British Library

British Library exhibition Animal Tales featuring Dolly: Edition Unlimited, a pop out jig-sawed book by the artist Karen Bleitz, responding to the genetic cloning of Dolly the sheep.

From Aesop’s Fables to Ted Hughes’s Crow, the stories we tell about animals are often stories about us. This exhibition goes on the trail of animals on the page, asking why they have come to play such an important role in literature for adults and children alike.

From the earliest marks made by humans in caves to the modern-day internet full of cute cats, animals have been enduring media stars. Symbols of the sacred or the profane, the domesticated or the ferocious, animals have always fed our imagination helping us to make sense of the world and ourselves. Inspiring writers, poets, scientists and artists through the ages, a library can become the largest zoo in the world when you begin to track down the creatures lurking among the pages on the shelves.

Animal Tales explores what wild – and tamed – creatures say about us when they take on literary or artistic form and displays richly illustrated editions of traditional tales, from Anansi to Little Red Riding Hood. And be closer to nature with a soundscape based on the Library’s collection of sound recordings, with illustrations and poems by Mark Doty and Darren Waterston.

Exhibition highlights include:

One of the first children’s picture books, Comenius’ Orbis sensualium pictus (1659 edition)

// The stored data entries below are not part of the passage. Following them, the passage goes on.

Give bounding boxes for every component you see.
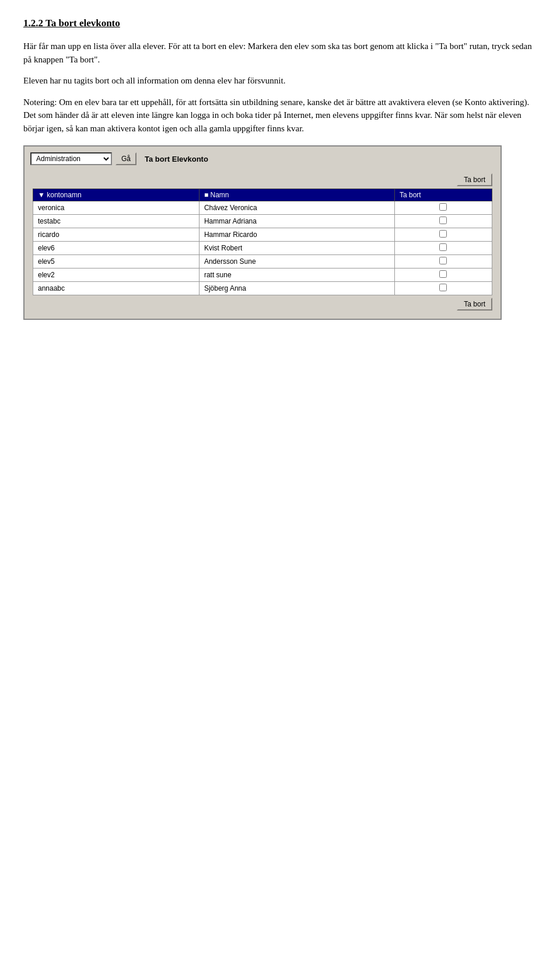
cell-namn: Hammar Ricardo [199,228,394,242]
delete-checkbox[interactable] [439,257,447,264]
table-row: elev2ratt sune [33,268,492,282]
cell-checkbox [394,228,492,242]
student-table: kontonamn Namn Ta bort veronicaChávez Ve… [33,189,492,295]
col-namn[interactable]: Namn [199,189,394,201]
cell-checkbox [394,242,492,255]
delete-checkbox[interactable] [439,270,447,278]
ta-bort-button-bottom[interactable]: Ta bort [457,298,492,311]
table-row: ricardoHammar Ricardo [33,228,492,242]
table-row: veronicaChávez Veronica [33,201,492,215]
table-row: elev5Andersson Sune [33,255,492,268]
cell-kontonamn: elev2 [33,268,200,282]
table-header: kontonamn Namn Ta bort [33,189,492,201]
ta-bort-bottom-container: Ta bort [33,298,492,311]
col-ta-bort: Ta bort [394,189,492,201]
table-row: testabcHammar Adriana [33,215,492,228]
top-bar: Administration Gå Ta bort Elevkonto [30,152,495,165]
table-body: veronicaChávez VeronicatestabcHammar Adr… [33,201,492,295]
page-title: Ta bort Elevkonto [140,154,213,165]
table-row: annaabcSjöberg Anna [33,282,492,295]
ta-bort-top-container: Ta bort [33,173,492,186]
table-content: Ta bort kontonamn Namn Ta bort veronicaC… [30,171,495,313]
go-button[interactable]: Gå [116,152,136,165]
cell-checkbox [394,268,492,282]
cell-checkbox [394,215,492,228]
cell-checkbox [394,201,492,215]
delete-checkbox[interactable] [439,230,447,238]
table-row: elev6Kvist Robert [33,242,492,255]
admin-ui-frame: Administration Gå Ta bort Elevkonto Ta b… [23,145,502,320]
cell-checkbox [394,282,492,295]
cell-kontonamn: elev6 [33,242,200,255]
cell-namn: Andersson Sune [199,255,394,268]
cell-kontonamn: testabc [33,215,200,228]
col-kontonamn[interactable]: kontonamn [33,189,200,201]
cell-kontonamn: annaabc [33,282,200,295]
paragraph-2: Eleven har nu tagits bort och all inform… [23,74,537,88]
cell-checkbox [394,255,492,268]
cell-kontonamn: veronica [33,201,200,215]
paragraph-1: Här får man upp en lista över alla eleve… [23,40,537,66]
delete-checkbox[interactable] [439,217,447,224]
cell-kontonamn: ricardo [33,228,200,242]
ta-bort-button-top[interactable]: Ta bort [457,173,492,186]
admin-dropdown[interactable]: Administration [30,152,112,165]
delete-checkbox[interactable] [439,203,447,211]
section-heading: 1.2.2 Ta bort elevkonto [23,18,537,29]
delete-checkbox[interactable] [439,243,447,251]
cell-namn: ratt sune [199,268,394,282]
cell-namn: Chávez Veronica [199,201,394,215]
cell-namn: Hammar Adriana [199,215,394,228]
cell-kontonamn: elev5 [33,255,200,268]
cell-namn: Kvist Robert [199,242,394,255]
delete-checkbox[interactable] [439,284,447,291]
paragraph-3: Notering: Om en elev bara tar ett uppehå… [23,96,537,135]
cell-namn: Sjöberg Anna [199,282,394,295]
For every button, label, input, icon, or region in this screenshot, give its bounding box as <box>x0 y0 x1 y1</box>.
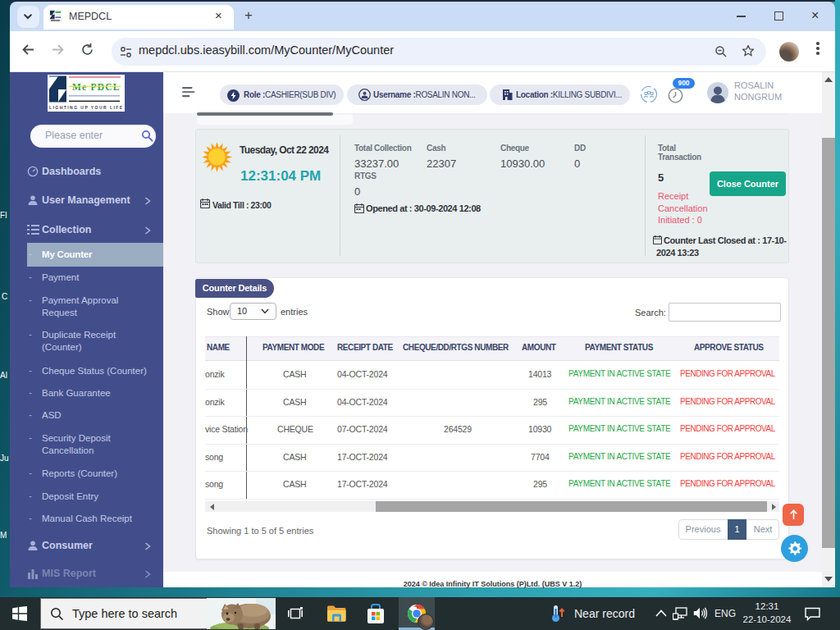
svg-text:Me PDCL: Me PDCL <box>72 82 121 92</box>
svg-text:LIGHTING UP YOUR LIFE: LIGHTING UP YOUR LIFE <box>49 105 124 110</box>
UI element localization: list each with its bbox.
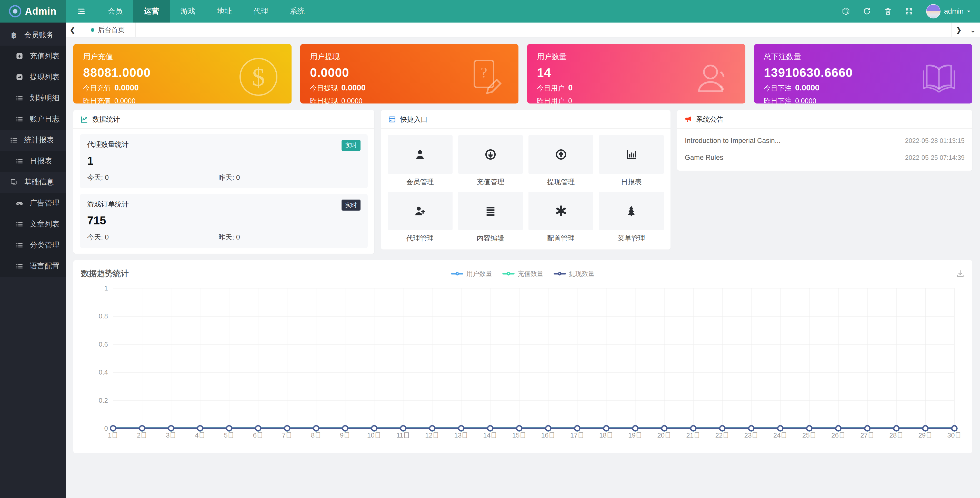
app-logo[interactable]: Admin <box>0 0 66 22</box>
realtime-badge: 实时 <box>342 140 361 151</box>
sidebar-item-daily-report[interactable]: 日报表 <box>0 151 66 171</box>
sidebar-item-article-list[interactable]: 文章列表 <box>0 214 66 235</box>
dollar-circle-icon: $ <box>240 58 277 96</box>
fullscreen-button[interactable] <box>899 7 920 15</box>
list-icon <box>15 263 24 270</box>
sidebar-item-transfer-detail[interactable]: 划转明细 <box>0 87 66 109</box>
open-book-icon <box>920 57 958 96</box>
quick-entry-content-edit[interactable]: 内容编辑 <box>458 192 523 243</box>
svg-text:16日: 16日 <box>541 431 555 439</box>
list-icon <box>15 241 24 249</box>
arrow-circle-down-icon <box>485 149 496 160</box>
sidebar-item-statistics-report[interactable]: 统计报表 <box>0 130 66 151</box>
user-avatar[interactable] <box>926 4 940 19</box>
block-value: 1 <box>87 154 361 167</box>
nav-item-member[interactable]: 会员 <box>97 0 133 22</box>
list-icon <box>15 220 24 228</box>
sidebar-item-basic-info[interactable]: 基础信息 <box>0 171 66 193</box>
bars-icon <box>485 205 496 217</box>
svg-text:5日: 5日 <box>224 431 234 439</box>
today-value: 0 <box>568 83 573 92</box>
sidebar-item-withdraw-list[interactable]: 提现列表 <box>0 67 66 87</box>
svg-text:6日: 6日 <box>253 431 263 439</box>
tab-active-dot <box>91 28 94 32</box>
share-square-icon <box>15 73 24 81</box>
svg-text:0.4: 0.4 <box>99 368 108 376</box>
svg-text:23日: 23日 <box>745 431 759 439</box>
today-value: 0.0000 <box>341 83 366 92</box>
quick-entry-agent-management[interactable]: 代理管理 <box>388 192 453 243</box>
announcement-item[interactable]: Introduction to Imperial Casin... 2022-0… <box>685 132 965 149</box>
quick-entry-config-management[interactable]: 配置管理 <box>528 192 593 243</box>
page-content: 用户充值 88081.0000 今日充值0.0000 昨日充值0.0000 $ … <box>66 37 980 498</box>
svg-text:19日: 19日 <box>628 431 642 439</box>
download-chart-button[interactable] <box>956 269 965 278</box>
tabs-menu-button[interactable]: ⌄ <box>966 22 980 37</box>
stat-cards-row: 用户充值 88081.0000 今日充值0.0000 昨日充值0.0000 $ … <box>73 44 972 103</box>
tab-dashboard-home[interactable]: 后台首页 <box>80 22 136 37</box>
sidebar-item-account-log[interactable]: 账户日志 <box>0 109 66 130</box>
svg-text:30日: 30日 <box>947 431 961 439</box>
today-label: 今天: <box>87 233 103 241</box>
svg-text:26日: 26日 <box>831 431 845 439</box>
username: admin <box>944 7 964 15</box>
data-statistics-panel: 数据统计 代理数量统计 实时 1 今天: 0 昨天: 0 <box>73 110 374 254</box>
quick-entry-menu-management[interactable]: 菜单管理 <box>599 192 664 243</box>
sidebar-item-recharge-list[interactable]: 充值列表 <box>0 46 66 67</box>
user-outline-icon <box>693 57 731 96</box>
legend-item-user-count[interactable]: 用户数量 <box>451 270 492 278</box>
sidebar: ฿ 会员账务 充值列表 提现列表 划转明细 账户日志 统计报表 日报表 <box>0 22 66 498</box>
nav-item-game[interactable]: 游戏 <box>170 0 206 22</box>
block-title: 代理数量统计 <box>87 140 129 149</box>
svg-text:25日: 25日 <box>802 431 816 439</box>
sidebar-item-label: 划转明细 <box>30 93 59 103</box>
stat-card-user-recharge: 用户充值 88081.0000 今日充值0.0000 昨日充值0.0000 $ <box>73 44 291 103</box>
yesterday-label: 昨天: <box>218 174 234 181</box>
tabs-scroll-right-button[interactable]: ❯ <box>951 22 966 37</box>
sidebar-item-language-config[interactable]: 语言配置 <box>0 256 66 277</box>
svg-text:13日: 13日 <box>454 431 468 439</box>
game-order-block: 游戏订单统计 实时 715 今天: 0 昨天: 0 <box>80 194 368 248</box>
sidebar-toggle-button[interactable] <box>66 0 97 22</box>
refresh-icon <box>863 7 871 15</box>
today-label: 今日下注 <box>764 84 792 93</box>
today-label: 今日充值 <box>83 84 111 93</box>
chart-line-icon <box>81 116 88 123</box>
refresh-button[interactable] <box>856 7 877 15</box>
panel-title: 快捷入口 <box>400 115 428 124</box>
tabs-scroll-left-button[interactable]: ❮ <box>66 22 80 37</box>
sidebar-item-label: 语言配置 <box>30 261 59 271</box>
quick-entry-daily-report[interactable]: 日报表 <box>599 135 664 187</box>
announcement-item[interactable]: Game Rules 2022-05-25 07:14:39 <box>685 149 965 166</box>
nav-item-agent[interactable]: 代理 <box>243 0 279 22</box>
today-label: 今日提现 <box>310 84 338 93</box>
sidebar-item-member-accounts[interactable]: ฿ 会员账务 <box>0 25 66 46</box>
svg-text:15日: 15日 <box>512 431 526 439</box>
today-label: 今日用户 <box>537 84 565 93</box>
svg-text:17日: 17日 <box>570 431 584 439</box>
legend-marker <box>451 271 463 276</box>
bitcoin-icon: ฿ <box>9 31 19 40</box>
svg-text:1日: 1日 <box>108 431 118 439</box>
legend-item-withdraw-count[interactable]: 提现数量 <box>554 270 595 278</box>
trend-chart-panel: 数据趋势统计 用户数量 充值数量 提现数量 <box>73 260 972 453</box>
user-menu[interactable]: admin <box>944 7 975 15</box>
sidebar-item-label: 文章列表 <box>30 219 59 229</box>
nav-item-address[interactable]: 地址 <box>206 0 243 22</box>
legend-item-recharge-count[interactable]: 充值数量 <box>502 270 543 278</box>
list-icon <box>9 136 19 144</box>
theme-button[interactable] <box>835 7 856 15</box>
realtime-badge: 实时 <box>342 200 361 211</box>
hexagon-theme-icon <box>842 7 850 15</box>
today-value: 0.0000 <box>115 83 139 92</box>
clear-cache-button[interactable] <box>877 7 899 15</box>
svg-text:0.6: 0.6 <box>99 341 108 348</box>
sidebar-item-ad-management[interactable]: 广告管理 <box>0 193 66 214</box>
nav-item-operation[interactable]: 运营 <box>133 0 170 22</box>
quick-entry-withdraw-management[interactable]: 提现管理 <box>528 135 593 187</box>
svg-text:0.2: 0.2 <box>99 396 108 404</box>
quick-entry-member-management[interactable]: 会员管理 <box>388 135 453 187</box>
nav-item-system[interactable]: 系统 <box>279 0 315 22</box>
quick-entry-recharge-management[interactable]: 充值管理 <box>458 135 523 187</box>
sidebar-item-category-management[interactable]: 分类管理 <box>0 235 66 256</box>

Gilbert White’s The Natural history of Selborne and its antiquities, annotated by Samuel Taylor Coleridge, bound in colourful cotton dress fabric by Mrs Wordsworth and once owned by Romantic poet Robert Southey

An eighteenth century woodblock edition of Wu Cheng’en’s Journey to the West

A soundscape installation drawn from the Library’s world-leading collection of natural history recordings, along with other animal tales from the sound archive

Matthew Shaw, lead curator of Animal Tales, says:  ‘This exhibition is a wonderful opportunity to explore the rich and imaginative history of animals on the page.  From their central role in children’s literature to more recent explorations of love and loss, animals offer a way to reassess what makes us human.  As nature writing has had a dramatic rise in its popularity in recent years, Animals Tales offers a chance to look at some of the history and background of that genre, and perhaps to think about some of the reasons for its success.’